10 December 2020

The Real Defendants

(compliance with principles expressed or implied in Campbell v. Acuff-Rose Music, Inc. not assured)

Texas Attorney General Paxton seems to have a first-year-civil-procedure problem. So do those who signed That Complaint along with him. Well, they've got more than one problem. But most of the other problems flow from their inability to resolve this one.

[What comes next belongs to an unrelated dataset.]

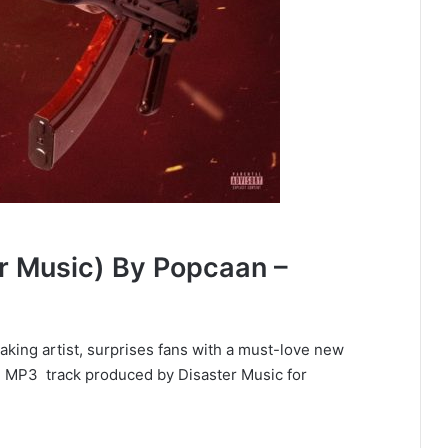
er Music) By Popcaan –
king artist, surprises fans with a must-love new
ll MP3 track produced by Disaster Music for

One of the main principles of the common law is that one must sue the actual party that is both legally and factually responsible for the wrong that one is asking the court to remedy. Sometimes — like in the state next door to Gen Paxton — the plaintiff (claimant) can add others who may be partially or jointly reponsible for performing any remedy as a "direct action" (see La. Rev. Stat. § 22:1269 (suing the insurer)). But even under the direct-action rubric, one must still correctly name the actual party or parties that caused harm; one cannot sue the insurer alone.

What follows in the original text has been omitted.